PHARE trial results comparing 6 to 12 months of adjuvant trastuzumab in early breast cancer
New findings pose a question on optimal duration of trastuzumab therapy for women with HER2-positive early breast cancer; the subset analysis may give an answer
- Date : 01 Oct 2012
- Topic : Breast cancer
An academic randomised, non-inferiority trial conducted by the French National Cancer Institute (INCa) has compared a shorter trastuzumab exposure of 6 months versus the standard 12 months treatment. The PHARE trial addressed the question of duration of adjuvant treatment by trastuzumab in HER2-positive early breast cancer. The results are presented at Presidential Symposium of the ESMO 2012 Congress in Vienna.
More than 150 cancer care centres all over France participated, recruiting more than 3380 patients representative of the French population.
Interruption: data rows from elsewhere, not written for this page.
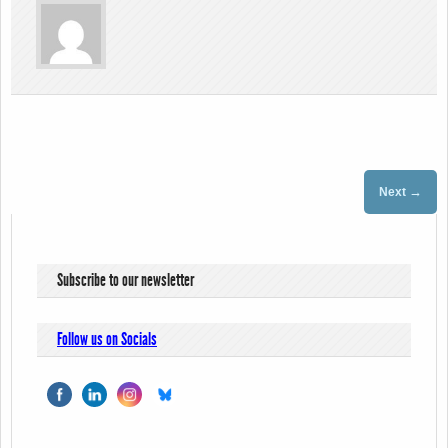
→
Next
Subscribe to our newsletter
Follow us on Socials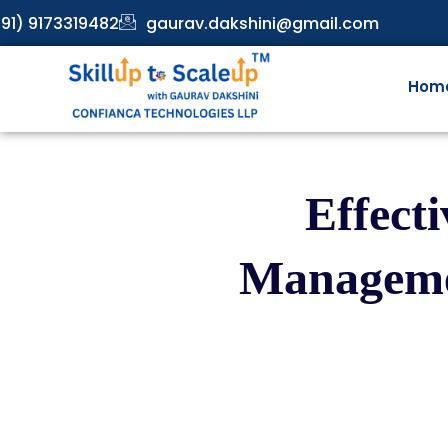
91) 9173319482
gaurav.dakshini@gmail.com
Hom
Effect
Managemen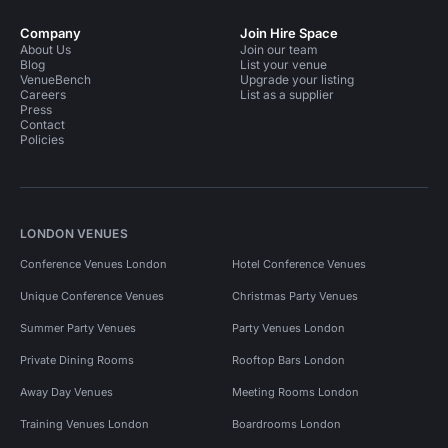
Company
Join Hire Space
About Us
Join our team
Blog
List your venue
VenueBench
Upgrade your listing
Careers
List as a supplier
Press
Contact
Policies
LONDON VENUES
Conference Venues London
Hotel Conference Venues
Unique Conference Venues
Christmas Party Venues
Summer Party Venues
Party Venues London
Private Dining Rooms
Rooftop Bars London
Away Day Venues
Meeting Rooms London
Training Venues London
Boardrooms London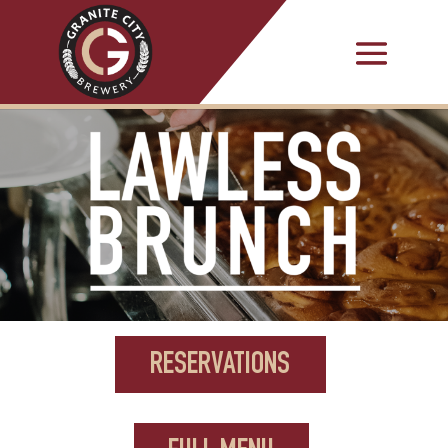
RESERVATIONS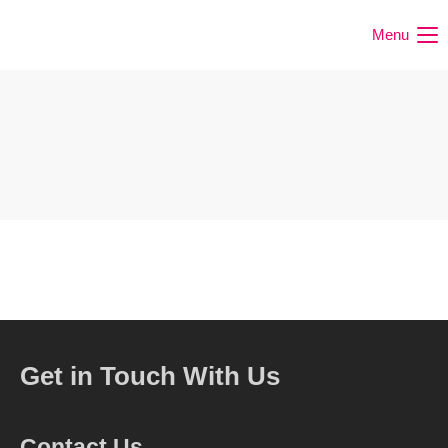
Menu
Get in Touch With Us
Contact Us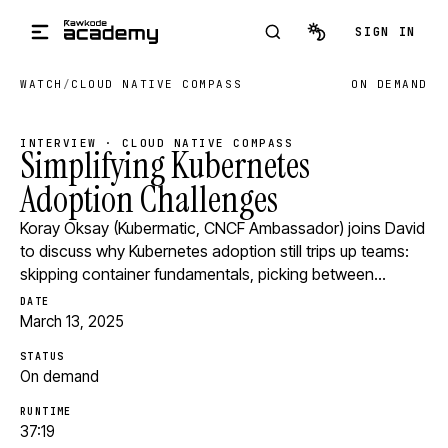
Skip to main content
SIGN IN
WATCH
/
CLOUD NATIVE COMPASS
ON DEMAND
INTERVIEW · CLOUD NATIVE COMPASS
Simplifying Kubernetes
Adoption Challenges
Koray Oksay (Kubermatic, CNCF Ambassador) joins David
to discuss why Kubernetes adoption still trips up teams:
skipping container fundamentals, picking between…
DATE
March 13, 2025
STATUS
On demand
RUNTIME
37:19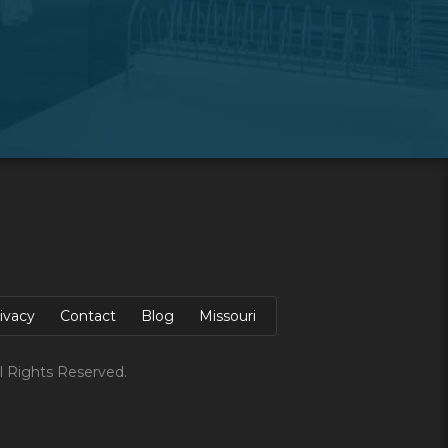
ivacy
Contact
Blog
Missouri
l Rights Reserved.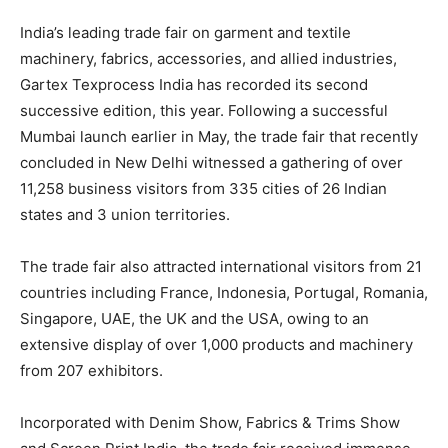
India’s leading trade fair on garment and textile
machinery, fabrics, accessories, and allied industries,
Gartex Texprocess India has recorded its second
successive edition, this year. Following a successful
Mumbai launch earlier in May, the trade fair that recently
concluded in New Delhi witnessed a gathering of over
11,258 business visitors from 335 cities of 26 Indian
states and 3 union territories.
The trade fair also attracted international visitors from 21
countries including France, Indonesia, Portugal, Romania,
Singapore, UAE, the UK and the USA, owing to an
extensive display of over 1,000 products and machinery
from 207 exhibitors.
Incorporated with Denim Show, Fabrics & Trims Show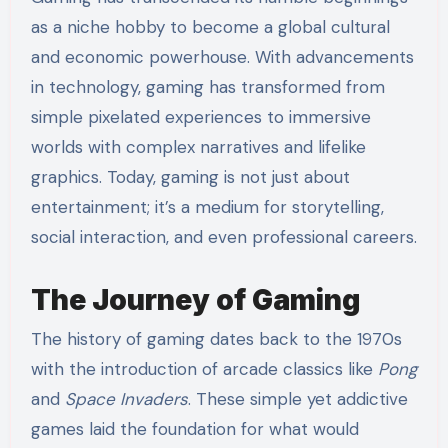
as a niche hobby to become a global cultural
and economic powerhouse. With advancements
in technology, gaming has transformed from
simple pixelated experiences to immersive
worlds with complex narratives and lifelike
graphics. Today, gaming is not just about
entertainment; it’s a medium for storytelling,
social interaction, and even professional careers.
The Journey of Gaming
The history of gaming dates back to the 1970s
with the introduction of arcade classics like
Pong
and
Space Invaders
. These simple yet addictive
games laid the foundation for what would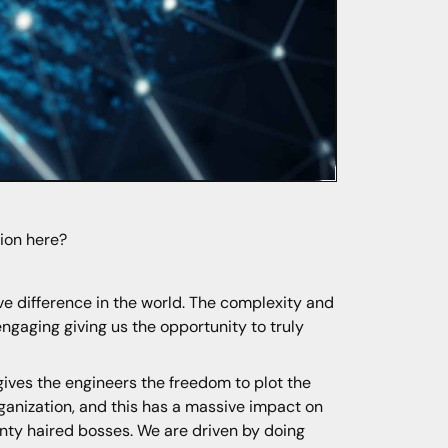
tion here?
ve difference in the world. The complexity and
ngaging giving us the opportunity to truly
 gives the engineers the freedom to plot the
ganization, and this has a massive impact on
inty haired bosses. We are driven by doing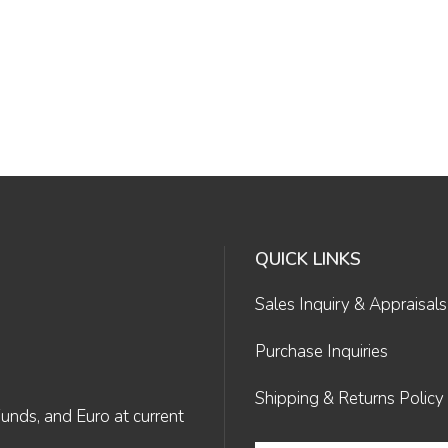
QUICK LINKS
Sales Inquiry & Appraisals
Purchase Inquiries
Shipping & Returns Policy
Funds, and Euro at current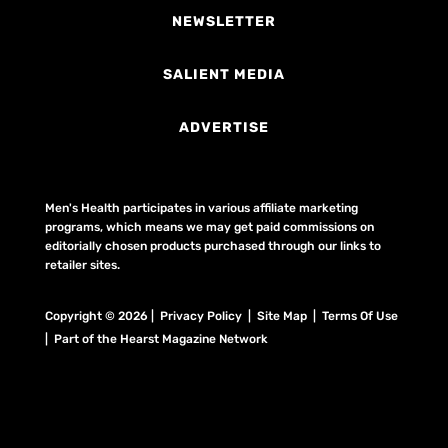
NEWSLETTER
SALIENT MEDIA
ADVERTISE
Men's Health participates in various affiliate marketing
programs, which means we may get paid commissions on
editorially chosen products purchased through our links to
retailer sites.
Copyright © 2026 | Privacy Policy | Site Map |
Terms Of Use
| Part of the Hearst Magazine Network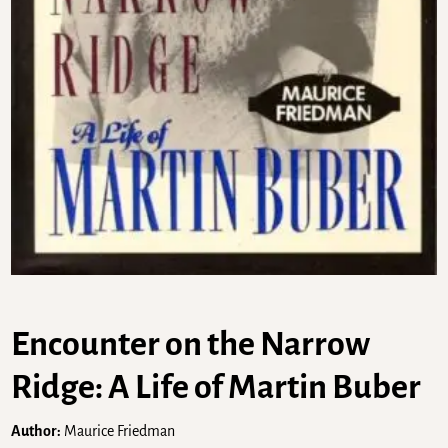
Encounter on the Narrow
Ridge: A Life of Martin Buber
Author:
Maurice Friedman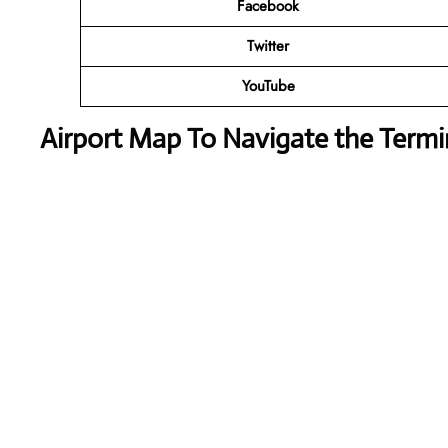
Facebook
Twitter
YouTube
Airport Map To Navigate the Termi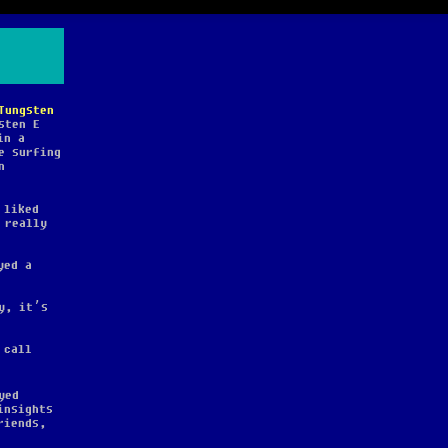
Tungsten
sten E
in a
e surfing
n
 liked
 really
yed a
y, it’s
 call
yed
insights
riends,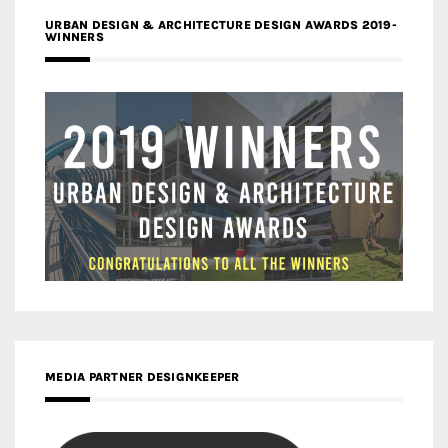
URBAN DESIGN & ARCHITECTURE DESIGN AWARDS 2019-
WINNERS
MEDIA PARTNER DESIGNKEEPER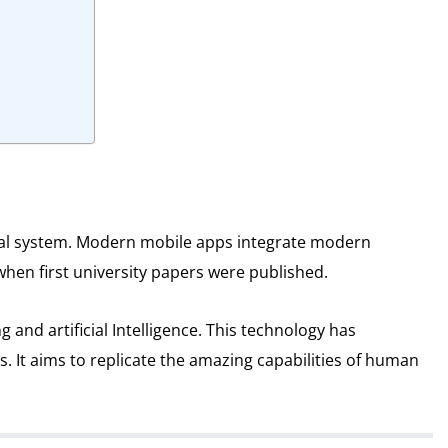
al system.
Modern mobile apps integrate modern
when first university papers were published.
and artificial Intelligence.
This technology has
s.
It aims to replicate the amazing capabilities of human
The trial's primary objective was to compare 6 months versus 12 months of adjuvant trastuzumab therapy in terms of disease free-survival according to a non-inferiority schema.
The trial results are inconclusive for this non-inferiority hypothesis, according to Prof. Xavier Pivot, of the Université de Franche Comté, France, who presented the study results. Nevertheless, there is a trend in favour of 12 months treatment for the overall population and analysis of subgroups will be presented later in December.
The median follow-up in the trial was 42.5 months and at the time of the analysis 395 disease-free survival events were reported. According to the design of this trial, which allowed for a non-inferiority hazard ratio margin of 1.15, the 6-month trastuzumab arm (arm B) was not demonstrated to be significantly inferior to 12-month trastuzumab (arm A), since the confidence interval contains the 1.15 non inferiority margin (HR=1.28 (95%CI: 1.04 – 1.56, p = 0.29). However despite the inconclusive result in terms of non-inferiority, the HR of 1.28 suggests a trend favouring 12 months, according to the study researchers interpretation.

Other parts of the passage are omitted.